Imbalances in investment properties

Persistently low interest rates also mean that investors still face a dearth of supposedly low-risk return opportunities, and investing in real estate therefore remains attractive. Continuing growth in the prices of residential investment properties may lead to a pronounced imbalance, as rents fall and vacancy rates rise while prices go up. Construction activity remains brisk, leading to oversupply that cannot be absorbed in a situation of slightly falling net immigration. These developments are making residential investment properties – already a category with a high level of risk – even riskier for banks. Against this backdrop, it is very important for banks to monitor and actively manage their mortgage portfolios. Increasingly, private individuals are acquiring owner-occupied apartments as an investment and immediately letting them out. This heightens owners’ risk as vacancy rates rise and – subject to the degree of borrowing – ultimately increases the default risk for lending banks. FINMA will continue to monitor developments in the mortgage market closely. There is also an oversupply of office premises, and vacancy rates are high; however, rents have fallen, and prices are also expected to do so. Overall, there may be signs of rising demand for office space, as unemployment fell year on year in 2017 and the number of unfilled positions also increased.
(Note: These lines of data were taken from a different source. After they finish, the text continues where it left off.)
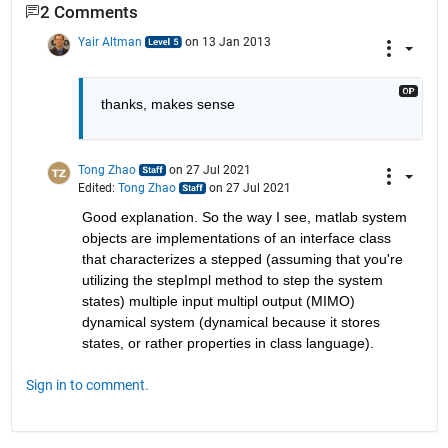
2 Comments
Yair Altman
on 13 Jan 2013
thanks, makes sense
Tong Zhao
on 27 Jul 2021
Edited:
Tong Zhao
on 27 Jul 2021
Good explanation. So the way I see, matlab system 
objects are implementations of an interface class 
that characterizes a stepped (assuming that you're 
utilizing the stepImpl method to step the system 
states) multiple input multipl output (MIMO) 
dynamical system (dynamical because it stores 
states, or rather properties in class language).
Sign in to comment.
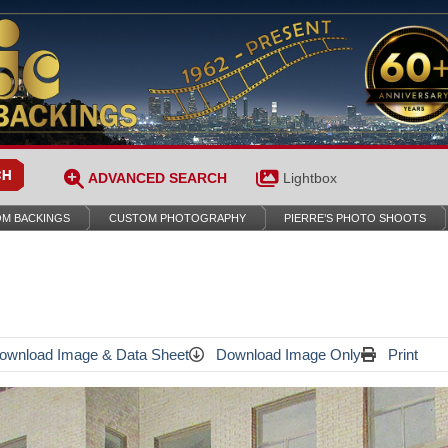
ADVANCED SEARCH
Lightbox
M BACKINGS
CUSTOM PHOTOGRAPHY
PIERRE’S PHOTO SHOOTS
wnload Image & Data Sheet
Download Image Only
Print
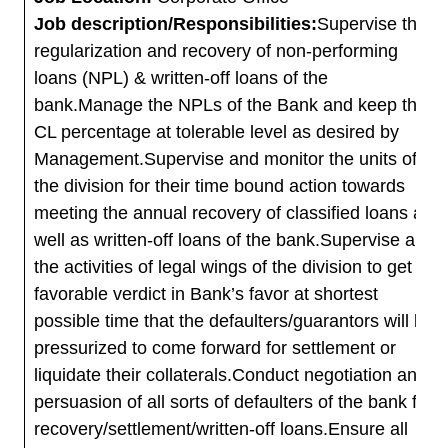
Job description/Responsibilities:
Supervise the
regularization and recovery of non-performing
loans (NPL) & written-off loans of the
bank.Manage the NPLs of the Bank and keep the
CL percentage at tolerable level as desired by
Management.Supervise and monitor the units of
the division for their time bound action towards
meeting the annual recovery of classified loans as
well as written-off loans of the bank.Supervise all
the activities of legal wings of the division to get
favorable verdict in Bank’s favor at shortest
possible time that the defaulters/guarantors will be
pressurized to come forward for settlement or
liquidate their collaterals.Conduct negotiation and
persuasion of all sorts of defaulters of the bank for
recovery/settlement/written-off loans.Ensure all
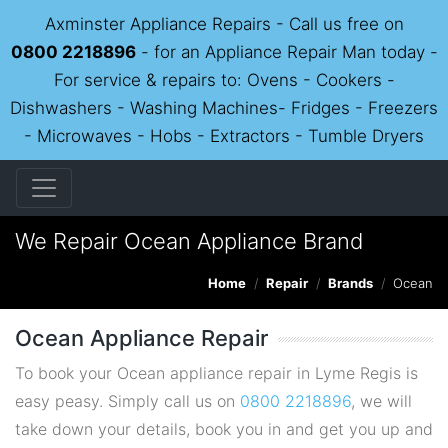
Axminster Appliance Repairs - Call us free on
0800 2218896
- for an Appliance Repair Man today -
For service & repairs to: Ovens - Cookers -
Dishwashers - Washing Machines- Fridges - Freezers
- Microwaves - Hobs - Extractors - Tumble Dryers
We Repair Ocean Appliance Brand
Home
Repair
Brands
Ocean
Ocean Appliance Repair
To book your Ocean appliance repair in Lyme Regis is
easy peasy. Simply call us on
0800 2218896
, we will
take down your details, book you in and get you up and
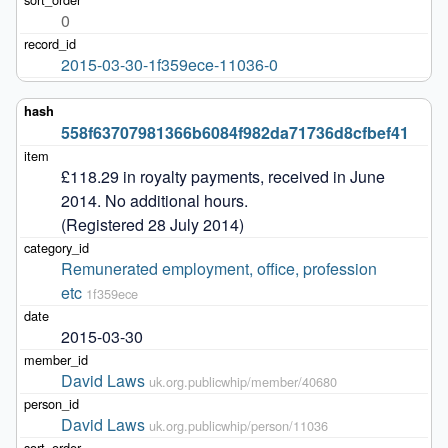
0
2015-03-30-1f359ece-11036-0
558f63707981366b6084f982da71736d8cfbef41
£118.29 in royalty payments, received in June 
2014. No additional hours. 

(Registered 28 July 2014)
Remunerated employment, office, profession 
etc
1f359ece
2015-03-30
David Laws
uk.org.publicwhip/member/40680
David Laws
uk.org.publicwhip/person/11036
Relaxing lending rules is dangerous

The mortgage market is of enormous size and importance to Switzerland. Its volume significantly exceeds the country’s annual economic output. Strict lending standards are therefore vital. Growth at the expense of sustainable lending could jeopardise the stability of the banking system in the event of abrupt price corrections, as historical experience both in Switzerland and elsewhere has shown. FINMA is opposed to any relaxation of affordability standards. If banks systematically deviate from the Swiss Bankers Association (SBA) guidelines or employ less stringent affordability calculations for individual products or client groups that are not based on a sustainable imputed interest rate, they will no longer meet the strict prudential criteria of the Basel minimum standard. Such mortgages need to be underpinned by higher levels of equity. Only one imputed interest rate may be set for each property category (for example as defined in the SBA guidelines), and this can be based on long-term averages. FINMA considers that frequent adjustments (quarterly, for example) to the imputed interest rate do not comply with the SBA guidelines. As the effective conversion rates applied by pension funds decline, lenders must also pay due attention to long-term affordability once the borrower retires. The systematic affordability calculation must in all cases be based on the borrower’s actual debt and income situation at the start of the credit relationship. Credit may be granted under an exception to policy (ETP) where there are good reasons for doing so, but such financing must be categorised, measured and reported in terms of affordability, loan-to-value ratio and amortisation. Monitoring ETP trends over time is a key task of the board of directors.